Юноша тот с ранних лет был влюблён в богатую девицу. С утра до ночи охрой рисовал на дощечке её предивный портрет. От лютого волка, от любого зверя защищал; берёг, как зеницу своего ока. С рогатиной шёл на ведмедя смело. Песни пел и посвящал поэмы-оды. Тащил коромысла на своих ещё не совсем окрепших мальчишеских плечах. Делал всё. Был предан, как соседская собака.
И вот, настал день, и решил признаться паренёк. Как сделать, не знал.
Месяц был июнь, и Ярило грел всё пуще. Уж давно растопились зимние льды, и цвело кругом. У молодых — песни-пляски до зари, а самая красивая девушка получала венок из самых благоуханных соцветий ближайшего поля.
И собрались в круг, как повелось, и стали танцевать. А немного погодя устав, уселись у костра. И протянул тот человек своей возлюбленной венок, но «нехотя» назвался жест. Не водрузила дивная на главу себе красу полей, но вышвырнула вон. Смеясь, ушла луна купаться вместе с прочими дуняшами. Не успел окунуться паренёк в её сапфировые очи, и огорчился весьма.
И так было всегда, но лишь сейчас расширились глаза. И увидел он, что сильно обманулся, но сердце не слушалось главы.
Избалована, дерзка, упряма. Холодна и зла.

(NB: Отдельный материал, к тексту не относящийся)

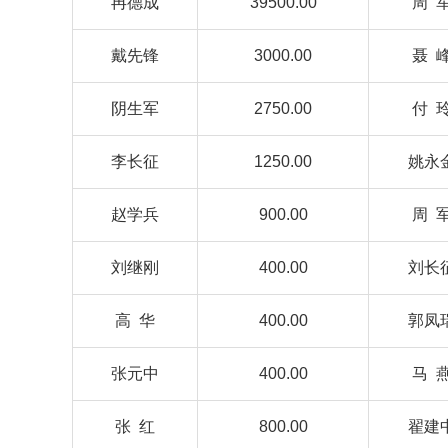
冉德成
39500.00
周 
戴先锋
3000.00
聂 
阴生军
2750.00
付 
李长征
1250.00
姚永
赵学兵
900.00
周 
刘继刚
400.00
刘长
高 华
400.00
郭凤
张元中
400.00
马 
张 红
800.00
翟建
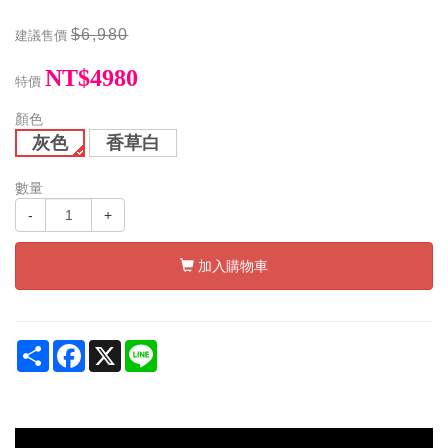
$6,980
建議售價
NT$4980
特價
顏色
灰色
香草白
數量
-
+
加入購物車
Share
Facebook
X
Line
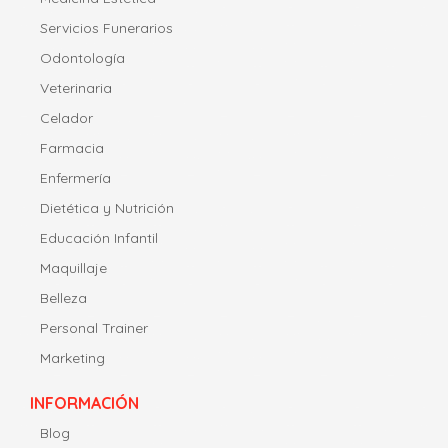
Servicios Funerarios
Odontología
Veterinaria
Celador
Farmacia
Enfermería
Dietética y Nutrición
Educación Infantil
Maquillaje
Belleza
Personal Trainer
Marketing
INFORMACIÓN
Blog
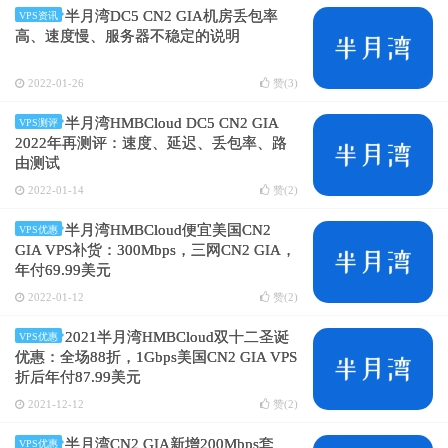
半月湾DC5 CN2 GIA机房丢包率
VPS资讯
高、速度慢、服务器不稳定的说明
2022-01-26
赞(
3
)
半月湾HMBCloud DC5 CN2 GIA
VPS测评
2022年再测评：速度、延迟、丢包率、路
由测试
2022-01-14
赞(
2
)
半月湾HMBCloud便宜美国CN2
VPS优惠
GIA VPS补货：300Mbps，三网CN2 GIA，
年付69.99美元
2022-01-12
赞(
2
)
2021半月湾HMBCloud双十二圣诞
VPS优惠
优惠：全场88折，1Gbps美国CN2 GIA VPS
折后年付87.99美元
2021-12-12
赞(
2
)
半月湾CN2 GIA新增200Mbps套
VPS优惠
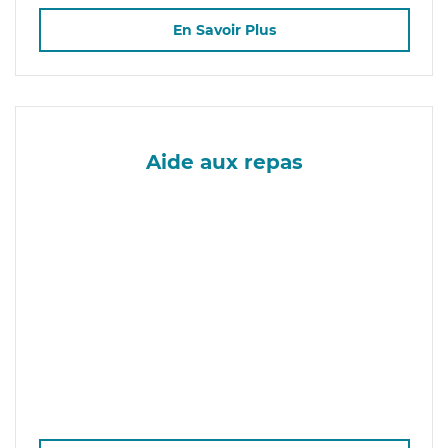
En Savoir Plus
Aide aux repas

Прошлась ногами по венку из роз, доведя до слёз. Сломала парусник ивовый, бросив в реку за бугром — утонул кораблик деревянный, так и не поплавав.
Слепого старика в болотце подтолкнула. Раздавила муравья. Брюшко голубю вспорола, нагрубила всем подряд. Шутя, язвила всем игриво, но узились бесстыжие глаза.
Но и после протянул ей руку юноша, когда дева оступилась — рассмеялась та в лицо, нищебродом обозвав.
— Я люблю тебя навеки. — Глухо, робко произнёс.
Диким хохотом зашлась, кинув недоеденным яблочным огрызком.
В сердцах, в отчаянии ринулся бедняга, не видя пред собой и пяди. С размаху бросился он в глубокую расселину. Тело смякло и притихло, а речушка продолжала себе течь, молча негодуя.
И всклокотало где-то в вышине, и отвернул свой лик Ярило. И снизошёл Даждьбог, яростно ворча, пуская огненные стрелы.
— Проклинаю, да будь проклята отныне ты! — Громко и внятно произнёс Некто, преградив дивчине путь.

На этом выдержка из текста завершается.